HAGÅTÑA (The Guam Daily Post) — Speaker Therese Terlaje says her team is “working hard” to complete a committee report on Bill 184-37, the measure that would facilitate the sale or lease of property for the construction of a new public hospital and medical complex, so that the measure can be considered for session in January.
Bill 184 eyes property belonging to the Guam Ancestral Lands Commission in the Barrigada/Mangilao area for the medical complex project. The measure already went through several public hearings last year.
Gov. Lou Leon Guerrero wrote to Terlaje on Jan. 5 regarding the committee report for the measure.
“I am writing to you to follow up on your commitment to me during our verbal conversation in December 2023 that you will file the committee report … for consideration during the upcoming January legislative session,” Leon Guerrero wrote.
“Bill 184-37 will provide our people with a medical complex that will encompass a comprehensive response to our people’s current and future health care needs,” the governor added.
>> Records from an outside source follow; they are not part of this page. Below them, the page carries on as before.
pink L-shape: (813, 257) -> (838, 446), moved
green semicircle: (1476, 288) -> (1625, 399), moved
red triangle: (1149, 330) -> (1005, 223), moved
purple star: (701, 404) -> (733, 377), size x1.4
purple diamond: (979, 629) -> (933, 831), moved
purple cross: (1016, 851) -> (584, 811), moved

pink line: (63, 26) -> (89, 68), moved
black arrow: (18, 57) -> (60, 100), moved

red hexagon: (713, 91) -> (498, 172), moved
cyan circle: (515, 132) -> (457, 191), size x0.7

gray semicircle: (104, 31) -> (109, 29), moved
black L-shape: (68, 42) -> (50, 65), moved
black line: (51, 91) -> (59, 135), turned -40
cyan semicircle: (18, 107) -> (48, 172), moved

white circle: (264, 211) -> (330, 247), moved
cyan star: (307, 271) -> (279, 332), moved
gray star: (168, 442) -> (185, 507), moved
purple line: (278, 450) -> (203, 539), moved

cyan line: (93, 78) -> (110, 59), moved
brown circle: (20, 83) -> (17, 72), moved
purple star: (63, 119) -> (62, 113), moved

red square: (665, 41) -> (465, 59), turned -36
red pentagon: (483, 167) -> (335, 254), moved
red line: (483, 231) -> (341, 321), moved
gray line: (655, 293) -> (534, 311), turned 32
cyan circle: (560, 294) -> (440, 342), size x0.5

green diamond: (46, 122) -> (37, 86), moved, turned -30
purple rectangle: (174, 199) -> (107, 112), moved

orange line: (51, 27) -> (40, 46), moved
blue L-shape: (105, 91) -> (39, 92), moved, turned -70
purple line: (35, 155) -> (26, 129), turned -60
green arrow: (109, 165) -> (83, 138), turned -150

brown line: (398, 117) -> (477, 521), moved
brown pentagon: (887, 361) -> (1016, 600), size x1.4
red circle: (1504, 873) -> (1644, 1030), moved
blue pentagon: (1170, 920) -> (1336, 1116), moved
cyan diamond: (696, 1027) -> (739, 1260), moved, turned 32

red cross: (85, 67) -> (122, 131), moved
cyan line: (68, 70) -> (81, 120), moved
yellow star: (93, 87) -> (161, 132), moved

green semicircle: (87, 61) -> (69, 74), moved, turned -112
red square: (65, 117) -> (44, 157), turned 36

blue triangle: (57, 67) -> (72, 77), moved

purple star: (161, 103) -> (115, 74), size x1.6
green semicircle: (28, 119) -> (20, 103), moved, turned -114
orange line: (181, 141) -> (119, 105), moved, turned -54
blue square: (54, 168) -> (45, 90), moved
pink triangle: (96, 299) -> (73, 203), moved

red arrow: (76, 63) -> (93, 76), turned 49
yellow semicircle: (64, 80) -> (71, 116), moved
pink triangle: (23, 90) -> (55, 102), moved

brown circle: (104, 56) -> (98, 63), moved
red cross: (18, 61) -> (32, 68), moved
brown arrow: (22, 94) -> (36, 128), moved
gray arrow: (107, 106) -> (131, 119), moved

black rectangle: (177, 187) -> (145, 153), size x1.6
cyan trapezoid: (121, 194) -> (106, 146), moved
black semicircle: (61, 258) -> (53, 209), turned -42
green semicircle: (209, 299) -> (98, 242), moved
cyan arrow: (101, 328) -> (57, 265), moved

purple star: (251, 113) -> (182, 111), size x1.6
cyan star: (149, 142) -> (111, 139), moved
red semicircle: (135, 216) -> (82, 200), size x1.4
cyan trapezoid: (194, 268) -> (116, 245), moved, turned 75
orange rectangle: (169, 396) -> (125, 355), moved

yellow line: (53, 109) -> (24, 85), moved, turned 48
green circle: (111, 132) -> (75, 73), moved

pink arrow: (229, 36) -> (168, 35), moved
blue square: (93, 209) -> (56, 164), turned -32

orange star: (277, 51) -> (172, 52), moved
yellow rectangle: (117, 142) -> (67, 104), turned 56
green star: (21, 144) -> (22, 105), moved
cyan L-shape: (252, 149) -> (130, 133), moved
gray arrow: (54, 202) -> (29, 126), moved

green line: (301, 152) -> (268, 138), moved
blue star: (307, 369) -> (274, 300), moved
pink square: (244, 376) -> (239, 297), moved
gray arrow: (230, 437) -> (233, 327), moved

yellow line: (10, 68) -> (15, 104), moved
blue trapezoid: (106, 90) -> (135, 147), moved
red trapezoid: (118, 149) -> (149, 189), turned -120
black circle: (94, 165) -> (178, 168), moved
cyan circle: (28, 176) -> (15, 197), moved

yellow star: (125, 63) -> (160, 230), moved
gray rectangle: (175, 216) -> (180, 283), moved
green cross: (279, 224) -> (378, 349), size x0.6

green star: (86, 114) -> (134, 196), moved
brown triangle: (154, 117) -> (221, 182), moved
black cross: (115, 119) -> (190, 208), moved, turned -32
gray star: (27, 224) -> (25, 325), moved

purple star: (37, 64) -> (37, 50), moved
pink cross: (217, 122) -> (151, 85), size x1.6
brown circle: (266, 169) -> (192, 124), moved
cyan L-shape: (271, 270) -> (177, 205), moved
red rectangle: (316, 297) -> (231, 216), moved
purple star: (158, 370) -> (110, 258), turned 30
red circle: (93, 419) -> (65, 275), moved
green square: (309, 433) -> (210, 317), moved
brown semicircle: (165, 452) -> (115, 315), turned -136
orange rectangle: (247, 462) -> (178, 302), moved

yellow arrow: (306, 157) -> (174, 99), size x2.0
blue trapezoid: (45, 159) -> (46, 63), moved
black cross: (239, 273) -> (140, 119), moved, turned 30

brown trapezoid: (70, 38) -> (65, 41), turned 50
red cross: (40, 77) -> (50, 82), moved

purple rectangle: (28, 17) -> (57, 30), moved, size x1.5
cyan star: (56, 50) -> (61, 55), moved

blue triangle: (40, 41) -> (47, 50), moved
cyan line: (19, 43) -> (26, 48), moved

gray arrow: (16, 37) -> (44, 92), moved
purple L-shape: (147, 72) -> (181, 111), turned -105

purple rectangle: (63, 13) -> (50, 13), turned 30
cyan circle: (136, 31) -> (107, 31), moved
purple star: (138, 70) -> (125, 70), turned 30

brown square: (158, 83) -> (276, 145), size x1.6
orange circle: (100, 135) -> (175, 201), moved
Terlaje responded the same day with the message that her team was working to get the committee report drafted.
Bill 184 has a rival measure in Bill 185-37, which will ensure that any hospital built under the previously enacted Guam 21st Century Healthcare Center Act will be built in Tamuning.
Many doctors and health care officials have called for a new public hospital to remain in Tamuning, where the current Guam Memorial Hospital is located, citing proximity to existing medical infrastructure. They have also called for plans to be scaled down to just a new public hospital, although the governor’s plans for a full medical complex are supported by others in the medical community.
Like Bill 184, Bill 185 was heard publicly last year and is also awaiting a committee report.
The Legislature’s Committee on Rules, which decides session agendas, is slated to meet Thursday.